Fondi pensione europei, ecco come i costi frenano la concorrenza

La concorrenza europea tra i fondi pensione parte con il freno a mano tirato. La causa? Le commissioni di trasferimento tra i Pepp, gli strumenti paneuropei di previdenza complementare che imporranno a chi intende trasferire la propria posizione un’onere fino allo 0,5% sul patrimonio previdenziale trasferito, oltre che le eventuali commissioni amministrative.

Un balzello in grado di scoraggiare chi intenda preferire uno strumento previdenziale ad un altro, vanificando uno degli elementi distintivi per cui è stata predisposta l’architettura della previdenza complementare comunitaria, ossia la portabilità della posizione tra strumenti concorrenti. L’articolo 48 del Regolamento redatto dal Parlamento europeo e dal Consiglio sui Pan-European Personal Pension Product (PEPP) indica infatti nel mezzo punto percentuale il limite massimo da applicare: il che ovviamente offre molto spazio ai provider per mantenersi a un livello decisamente inferiore. Tuttavia, è originale che l’indicazione dei costi sia relativa al patrimonio da trasferire.
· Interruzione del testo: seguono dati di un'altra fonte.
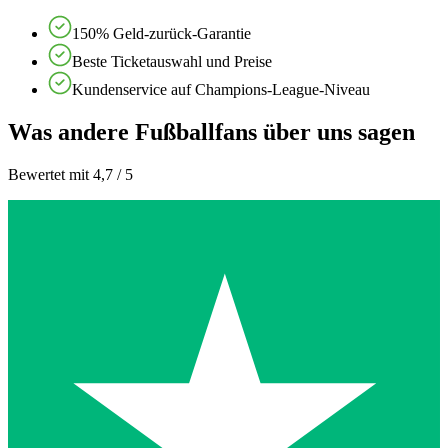
150% Geld-zurück-Garantie
Beste Ticketauswahl und Preise
Kundenservice auf Champions-League-Niveau
Was andere Fußballfans über uns sagen
Bewertet mit 4,7 / 5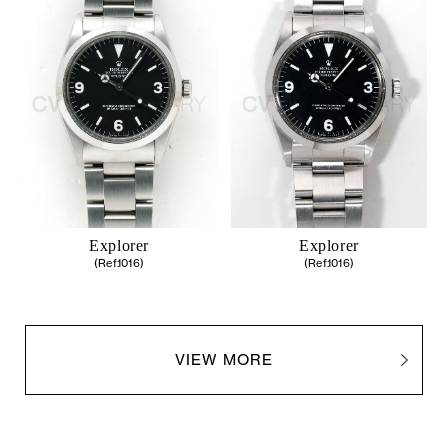
Explorer
Explorer
(Ref.1016)
(Ref.1016)
VIEW MORE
Per fare un esempio concreto, un trentenne neo assunto che decida di aderire a uno strumento di previdenza complementare, si troverebbe al pensionamento a 67 anni con un patrimonio stimabile vicino ai 150mila euro. Per trasferire una posizione altrove qualche anno prima di smettere di lavorare, poniamo il caso arrivato a un montante di 100mila euro, dovrebbe versare fino a 500 euro di commissioni di trasferimento, oltre potenzialmente alle spese amministrative. Cifre totalmente fuori mercato, se si pensa alla realtà italiana, dove i costi per il trasferimento delle posizioni previdenziali sono molto spesso azzerati, soprattutto per quanto riguarda i fondi pensione di categoria e per alcuni tra i più diffusi fondi aperti e Pip (piani individuali pensionistici). Mentre laddove queste siano previste, hanno natura meramente amministrativa - non quindi parametrata sul patrimonio “conteso” - e comunque ridotte a cifre in genere inferiori ai 20 euro.
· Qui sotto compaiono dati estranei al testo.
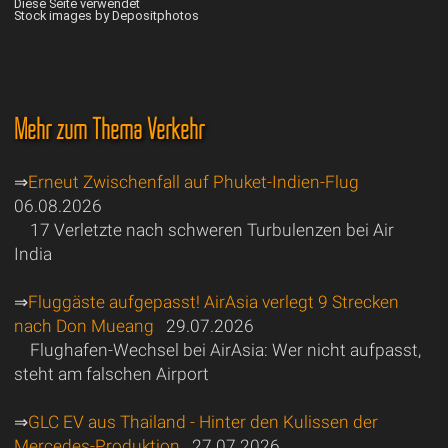
Diese Seite verwendet
Stock images by Depositphotos
Mehr zum Thema Verkehr
⇒
Erneut Zwischenfall auf Phuket-Indien-Flug
06.08.2026
17 Verletzte nach schweren Turbulenzen bei Air
India
⇒
Fluggäste aufgepasst! AirAsia verlegt 9 Strecken
nach Don Mueang
29.07.2026
Flughafen-Wechsel bei AirAsia: Wer nicht aufpasst,
steht am falschen Airport
⇒
GLC EV aus Thailand - Hinter den Kulissen der
Mercedes-Produktion
27.07.2026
Con il varo del decreto legislativo 252 del 2005 che ha riformato lo statuto del Tfr e dato una significativa spinta alle adesioni agli strumenti di previdenza complementare (anche se limitate a poco più di un quarto degli aventi diritto), il sistema italiano di previdenza complementare ha abbattuto in misura decisa gli ostacoli alla concorrenza, imprimendo una corsa al ribasso dei costi operativi come quelli di trasferimento o di anticipazione della prestazione, così come delle commissioni di gestione (ridotte a pochi punti base) che incassano i gestori che ottengono i mandati di gestione dai fondi pensione stessi.

È in quella fase che sono stati drasticamente abbattuti i cosiddetti “preconti”, ossia le commissioni che venivano caricate nelle prime rate di adesione dei Pip (o Fip), andando a rappresentare fino al 90% dei versamenti dell’aderente; una pratica diffusa negli anni precedenti che rendeva anti-economico il trasferimento ad altra posizione, magari sulla base di una cattiva gestione e di una legittima richiesta di una migliore allocazione del proprio risparmio previdenziale. L’equiparazione dei Pip, strumenti tipicamente di terzo pilastro, ai fondi pensione di categoria di natura collettiva e di secondo pilastro, ha reso necessaria la rivoluzione commissionale di queste polizze previdenziali, rendendo il mercato sostanzialmente aperto e concorrenziale.

I Pepp, per loro natura, nascono come strumenti di terzo pilastro di natura molto simile ai Pip, ma occorrerà tempo prima che potranno essere distribuiti: tra implementazione nei singoli paesi oltre alla normativa di secondo livello, ci vorranno ancora due anni almeno prima di assistere al loro arrivo sul mercato. Un tempo sufficiente per capire molti dettagli della loro prossima fisionomia: i costi, come detto, ma anche il regime di tassazione nella fase di accumulazione, di rivalutazione e di erogazione delle rendite. Con un ulteriore problema potenziale: quello degli arbitraggi tra paesi comunitari.